There are many out there, but i've chosen to become an "expert" in WIX. Its biggest competitors are Wordpress and Squarespace, and they all have their pros and cons.
I, personally, find WIX the easiest CMS to teach clients to use and update themselves. It also gives you a lot of flexibility design-wise. One of my biggest issues with a lot of the CMS systems out there is that their "templates" are often not fully "usable" and they don't add to your customer experience or aid you in converting leads.
My advice if you’re building your own? Do a few free trials before you fully get started and make sure there’s a template that works for YOUR business.
D = Design
It's a pretty obvious one to be honest. But it's so important to remember that a great design for a website builds trust, it builds value and it builds confidence. I've said time and time again that you really don't have very long at all to capture someone's attention.
If your design isn't on point, it's not attractive, it's messy or it doesn't make sense then people are going to get an unprofessional view of you and your brand.

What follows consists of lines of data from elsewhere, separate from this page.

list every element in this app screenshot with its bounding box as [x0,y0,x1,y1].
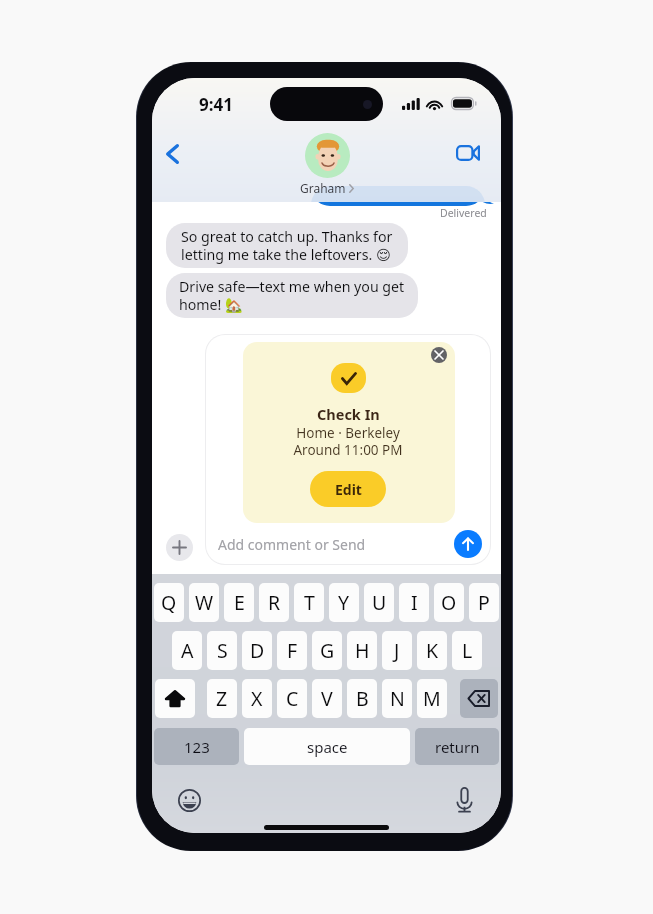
staticText: Graham [300,180,346,196]
staticText: I [411,589,418,616]
button[interactable]: V [312,679,342,718]
button[interactable]: R [259,583,289,622]
button[interactable]: B [347,679,377,718]
staticText: L [462,637,473,664]
staticText: F [287,637,298,664]
button[interactable]: O [434,583,464,622]
button[interactable]: Send [454,530,482,558]
button[interactable]: Add attachment [166,534,193,561]
staticText: Q [161,589,177,616]
staticText: V [321,685,333,712]
button[interactable]: I [399,583,429,622]
staticText: return [435,737,480,757]
button[interactable]: space [244,728,410,765]
button[interactable]: T [294,583,324,622]
staticText: K [426,637,439,664]
button[interactable]: H [347,631,377,670]
staticText: Check In [317,404,380,424]
button[interactable]: FaceTime video call [450,135,486,171]
button[interactable]: W [189,583,219,622]
staticText: G [320,637,335,664]
staticText: M [423,685,441,712]
staticText: Z [216,685,228,712]
button[interactable]: C [277,679,307,718]
staticText: Add comment or Send [218,535,366,554]
staticText: So great to catch up. Thanks for letting… [181,227,393,265]
button[interactable]: Dictation [448,784,480,816]
staticText: S [217,637,228,664]
button[interactable]: Q [154,583,184,622]
staticText: W [195,589,214,616]
button[interactable]: S [207,631,237,670]
staticText: O [441,589,457,616]
staticText: H [355,637,370,664]
staticText: P [478,589,490,616]
button[interactable]: Shift [155,679,195,718]
button[interactable]: Edit [310,471,386,507]
button[interactable]: Z [207,679,237,718]
staticText: Delivered [440,206,487,220]
staticText: D [250,637,265,664]
staticText: 9:41 [199,93,233,116]
button[interactable]: Close [431,347,447,363]
button[interactable]: U [364,583,394,622]
button[interactable]: return [415,728,499,765]
staticText: Y [338,589,350,616]
staticText: A [181,637,194,664]
button[interactable]: Delete [460,679,498,718]
staticText: Edit [335,480,362,499]
button[interactable]: M [417,679,447,718]
button[interactable]: Back [154,136,190,172]
button[interactable]: F [277,631,307,670]
staticText: X [251,685,263,712]
button[interactable]: 123 [154,728,239,765]
staticText: Drive safe—text me when you get home! 🏡 [179,277,405,314]
button[interactable]: Y [329,583,359,622]
button[interactable]: L [452,631,482,670]
staticText: B [356,685,369,712]
button[interactable]: Graham [300,133,354,196]
button[interactable]: A [172,631,202,670]
staticText: 123 [184,737,210,757]
button[interactable]: D [242,631,272,670]
staticText: Home · Berkeley Around 11:00 PM [293,424,403,459]
staticText: space [307,737,348,757]
button[interactable]: G [312,631,342,670]
staticText: J [394,637,400,664]
button[interactable]: P [469,583,499,622]
staticText: T [304,589,315,616]
staticText: C [286,685,299,712]
staticText: U [372,589,387,616]
button[interactable]: J [382,631,412,670]
staticText: N [390,685,405,712]
staticText: E [234,589,245,616]
button[interactable]: Emoji keyboard [173,784,205,816]
staticText: R [268,589,281,616]
button[interactable]: X [242,679,272,718]
button[interactable]: K [417,631,447,670]
button[interactable]: E [224,583,254,622]
button[interactable]: N [382,679,412,718]
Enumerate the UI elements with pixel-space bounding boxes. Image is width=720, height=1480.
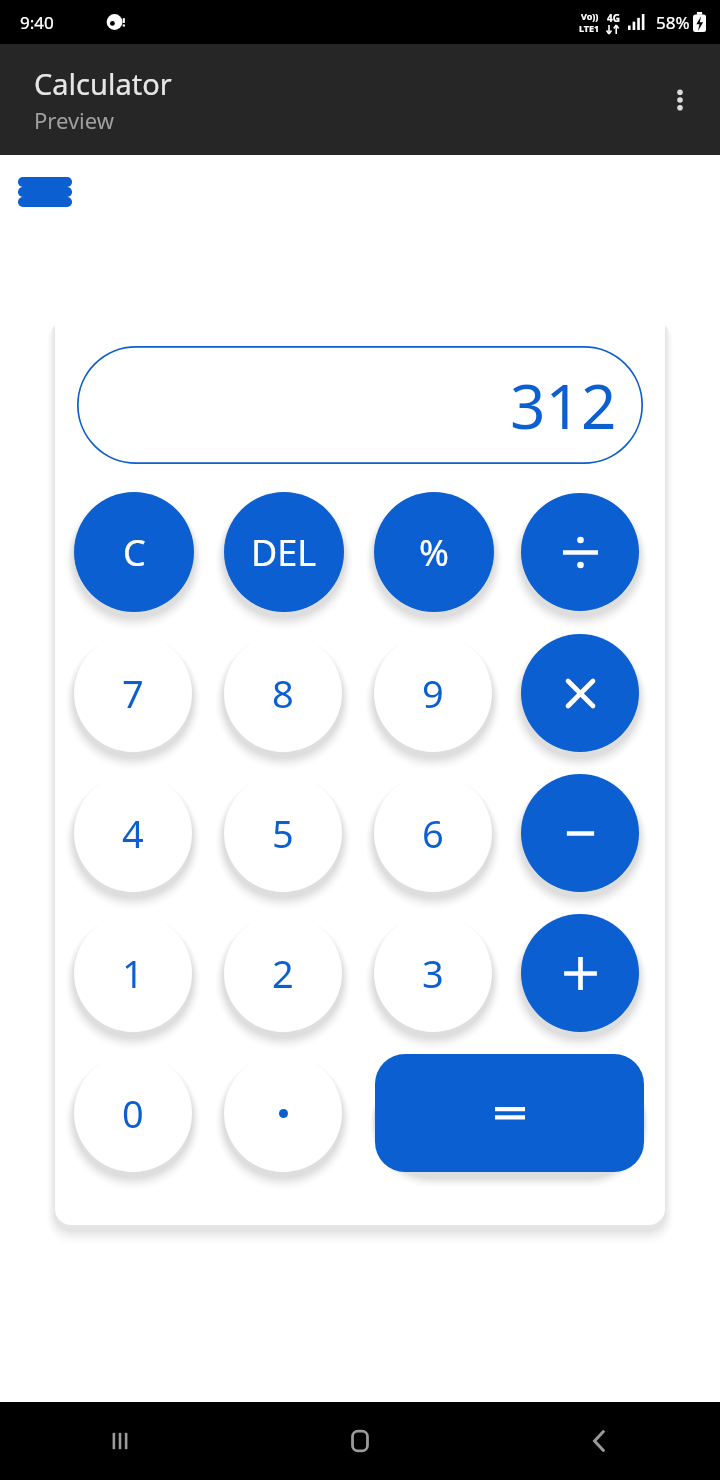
button[interactable]: 3 [374, 914, 492, 1032]
staticText: 4G [607, 11, 620, 25]
staticText: 9:40 [20, 11, 54, 34]
button[interactable]: 312 [77, 346, 643, 464]
staticText: 3 [422, 947, 444, 999]
button[interactable]: C [74, 492, 194, 612]
button[interactable]: Multiply [521, 634, 639, 752]
button[interactable]: Home [240, 1402, 480, 1480]
button[interactable]: Divide [521, 493, 639, 611]
staticText: 2 [272, 947, 294, 999]
staticText: Vo)) [581, 10, 599, 22]
staticText: 58% [656, 11, 690, 34]
button[interactable]: 5 [224, 774, 342, 892]
staticText: 5 [272, 807, 294, 859]
staticText: 0 [122, 1087, 144, 1139]
staticText: 7 [122, 667, 144, 719]
staticText: 1 [122, 947, 144, 999]
staticText: Preview [34, 105, 115, 135]
staticText: C [123, 528, 146, 577]
button[interactable]: 9 [374, 634, 492, 752]
staticText: DEL [251, 528, 317, 577]
button[interactable]: More options [652, 72, 708, 128]
staticText: 9 [422, 667, 444, 719]
staticText: Calculator [34, 64, 172, 103]
staticText: 8 [272, 667, 294, 719]
button[interactable]: Add [521, 914, 639, 1032]
staticText: LTE1 [579, 22, 600, 34]
button[interactable]: Back [480, 1402, 720, 1480]
button[interactable]: 4 [74, 774, 192, 892]
button[interactable]: 6 [374, 774, 492, 892]
staticText: % [419, 528, 449, 577]
button[interactable]: Menu [18, 177, 72, 207]
staticText: 6 [422, 807, 444, 859]
staticText: 4 [122, 807, 144, 859]
button[interactable]: Decimal point [224, 1054, 342, 1172]
button[interactable]: 2 [224, 914, 342, 1032]
button[interactable]: % [374, 492, 494, 612]
button[interactable]: Recents [0, 1402, 240, 1480]
button[interactable]: 1 [74, 914, 192, 1032]
button[interactable]: DEL [224, 492, 344, 612]
button[interactable]: Equals [375, 1054, 644, 1172]
staticText: 312 [510, 363, 617, 447]
button[interactable]: 8 [224, 634, 342, 752]
button[interactable]: 0 [74, 1054, 192, 1172]
button[interactable]: Subtract [521, 774, 639, 892]
button[interactable]: 7 [74, 634, 192, 752]
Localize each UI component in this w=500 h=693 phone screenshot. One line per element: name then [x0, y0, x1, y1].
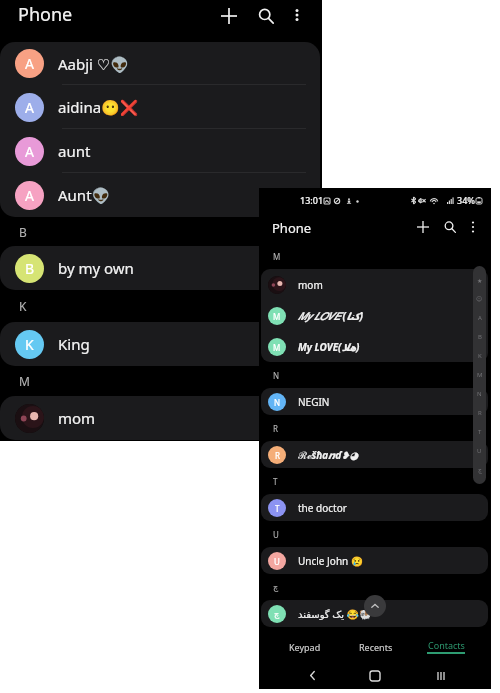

If you're designing your website yourself, with no design experience, then my advice is to keep it basic, keep it clean and simple and don't go over the top with colours! Your customers won't thank you for it.
E = Errors
Make sure you’re highlighting when a customer has made an error on your website.
Error messages are normally found around forms. Platforms such as Wix, Shopify, Squarespace etc allow you to design how these look. Make sure you’re not trying to be subtle and blend in with the rest of your page design. They need to STAND OUT.
Think Red and obvious. And if possible explain what the error is. A lot of the time people don’t realise the error they’ve made, so make it obvious.
F = Forms
These are the things I hate doing the MOST when designing a new website. Wix and Shopify just haven’t got these right so all of their standard “templates” are quite frankly awful.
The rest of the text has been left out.